Pour la première fois depuis la fin de la guerre civile, non seulement les adversaires du régime se sont manifestés publiquement, avec une ampleur jamais atteinte, mais — phénomène nouveau — la cristallisation des oppositions s'est opérée, malgré et à cause des brutalités policières.

Pour la première fois, 100 000 ouvriers madrilènes ont réussi, le 27 janvier, à organiser une manifestation coordonnée. Quittant leurs lieux de travail par groupes de 50 à 500, ils se sont rassemblés aux portes de la capitale.

Pour la première fois également, les étudiants (facultés de sciences économiques, droit, philosophie) se sont solidarisés avec les ouvriers et ont manifesté à l'intérieur de leurs campus.

L'agitation s'est prolongée du 27 au 31 janvier et a entraîné des réactions violentes de la part des forces de l'ordre. Tandis que les ouvriers brisaient les vitres de magasins et d'autobus, la police, elle, adoptait une attitude différente selon qu'elle s'opposait aux étudiants ou aux ouvriers. Il s'agissait pour elle de briser la connivence des manifestants en les opposant. Elle se contentait de tronçonner les cortèges d'ouvriers sans trop de brutalité, mais envahissait, sans en demander l'autorisation au doyen, le périmètre de la faculté de droit.

Les syndicats libres

Les étudiants opposèrent une résistance farouche : il y eut 80 blessés de leur côté et 40 chez les policiers. 100 étudiants furent arrêtés. Et, épisode douloureux, le 1er février 1967, un jeune étudiant de l'université de Madrid, Rafaël Guijarro Moreno, se jetait par la fenêtre de l'appartement de ses parents, alors que les policiers venaient l'appréhender.

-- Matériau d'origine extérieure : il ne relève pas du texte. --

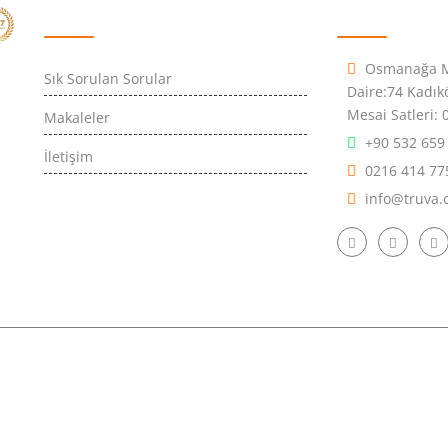
Hızlı Erişim
İletişim Bilgil
Osmanağa Ma
Sık Sorulan Sorular
Daire:7
Mesai Satleri: 0
Makaleler
+90 532 659
İletişim
0216 414 77
info@truva.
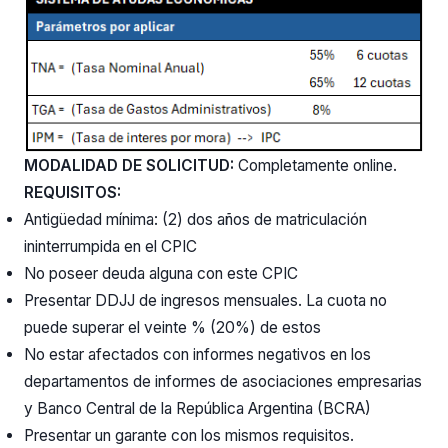
MODALIDAD DE SOLICITUD:
Completamente online.
REQUISITOS:
Antigüedad mínima: (2) dos años de matriculación
ininterrumpida en el CPIC
No poseer deuda alguna con este CPIC
Presentar DDJJ de ingresos mensuales. La cuota no
puede superar el veinte % (20%) de estos
No estar afectados con informes negativos en los
departamentos de informes de asociaciones empresarias
y Banco Central de la República Argentina (BCRA)
Presentar un garante con los mismos requisitos.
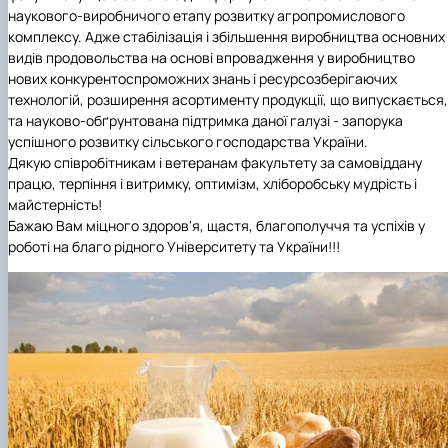
наукового-виробничого етапу розвитку агропромислового
комплексу. Адже стабілізація і збільшення виробництва основних
видів продовольства на основі впровадження у виробництво
нових конкурентоспроможних знань і ресурсозберігаючих
технологій, розширення асортименту продукції, що випускається,
та науково-обґрунтована підтримка даної галузі - запорука
успішного розвитку сільського господарства України.
Дякую співробітникам і ветеранам факультету за самовіддану
працю, терпіння і витримку, оптимізм, хліборобську мудрість і
майстерність!
Бажаю Вам міцного здоров'я, щастя, благополуччя та успіхів у
роботі на благо рідного Університету та України!!!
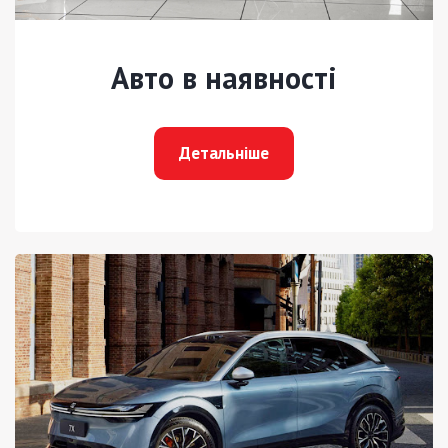
Авто в наявності
Детальніше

Ces événements sont intervenus à un moment où l'opposition, dans le milieu ouvrier, apparaissait démantelée, après l'approbation massive recueillie par le gouvernement lors du référendum du 14 décembre 1966. Tous les groupes parallèles des syndicats avaient perdu de leur combativité, à l'exception des communistes et des catholiques, qui se sont intégrés dans des Commissions ouvrières.

Chez les étudiants, on assiste à une évolution semblable. Après les événements du 27 janvier, le Syndicat démocratique, illégal, où se regroupait la minorité estudiantine agissante, s'est retrouvé tout à coup renforcé par l'adhésion ou le soutien dune plus large partie des élèves.

L'approbation massive

Les revendications ouvrières portaient sur les salaires, la liberté syndicale et le droit de grève. Mais on peut s'étonner que les manifestations aient atteint cette violence au lendemain du référendum qui avait donné 95 % de « oui » à la loi organique présentée le 22 novembre par le général Franco devant les Cortes.

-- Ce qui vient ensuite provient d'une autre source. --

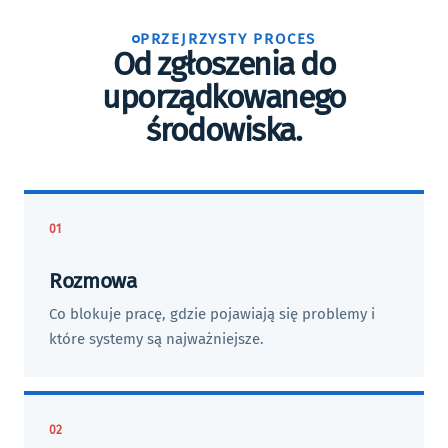
PRZEJRZYSTY PROCES
Od zgłoszenia do
uporządkowanego
środowiska.
01
Rozmowa
Co blokuje pracę, gdzie pojawiają się problemy i
które systemy są najważniejsze.
02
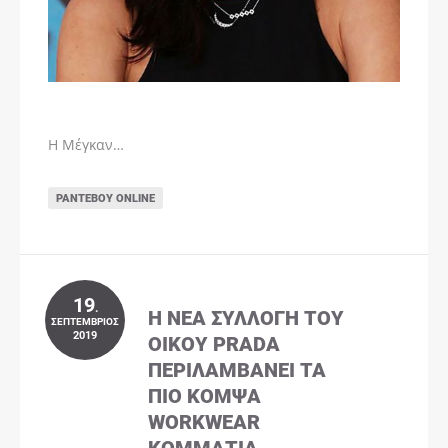
Η Μέγκαν…
ΡΑΝΤΕΒΟΎ ONLINE
19
.
Η ΝΈΑ ΣΥΛΛΟΓΉ ΤΟΥ
ΣΕΠΤΈΜΒΡΙΟΣ
2019
ΟΊΚΟΥ PRADA
ΠΕΡΙΛΑΜΒΆΝΕΙ ΤΑ
ΠΙΟ ΚΟΜΨΆ
WORKWEAR
ΚΟΜΜΆΤΙΑ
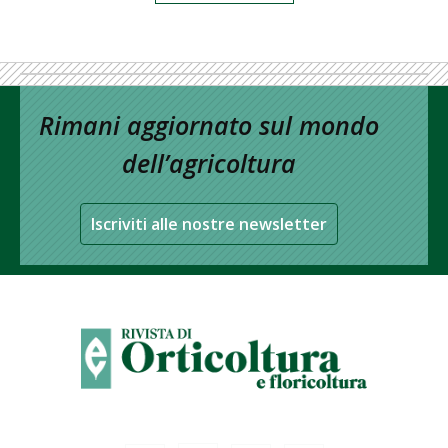
Rimani aggiornato sul mondo
dell’agricoltura
Iscriviti alle nostre newsletter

Cette loi s'inscrivait dans le cadre d'une sorte de libéralisation du régime, entamée depuis 1959.

Or, il est vite apparu que les réformes très modestes contenues dans la loi resteraient lettre morte, en raison de l'offensive menée par les éléments durs du gouvernement (Alonzo Vega, Intérieur ; Fraga Iribarne, Information ; Solis, Mouvement ; Muñoz Grandes, lieutenant général).

Par un paradoxe qui n'est qu'apparent, l'appareil totalitaire, dont la loi prévoyait la suppression, s'est vu renforcé en trois étapes :
– La réforme du code pénal annule la loi sur la liberté de la presse, votée en avril 1966 par les Cortes ;
– Une loi électorale assure pratiquement l'élection des députés d'origine phalangiste par 110 corporadores, qui devaient bénéficier d'une « élection démocratique » par l'intermédiaire des chefs de famille ;
– L'élaboration d'une loi sur les structures du Mouvement donne une allure totalitaire caractérisée à la Constitution et institutionnalise le parti unique.

La loi sur la liberté religieuse, d'autre part, devait être adoptée à la quasi-unanimité par les Cortes le 26 juin. Les protestants, en particulier, ont regretté son caractère restrictif.

Les ennemis de la patrie

Cette évolution a provoqué le mécontentement populaire, qui s'est encore accru après les arrestations de délégués ouvriers.

En octobre 1966, des élections syndicales avaient eu lieu, au cours desquelles (pour la première fois depuis 1936) tous les candidats avaient pu se présenter pour devenir délégués d'entreprise. Ainsi, les représentants des formations parallèles de la métallurgie à Madrid, Barcelone, Bilbao avaient-ils remporté 80 % des sièges. Dans le même temps où la loi organique était détournée de son véritable objectif par les éléments fascisants du régime, des arrestations massives étaient opérées, dès le début février, dans les rangs des délégués ouvriers légalement élus.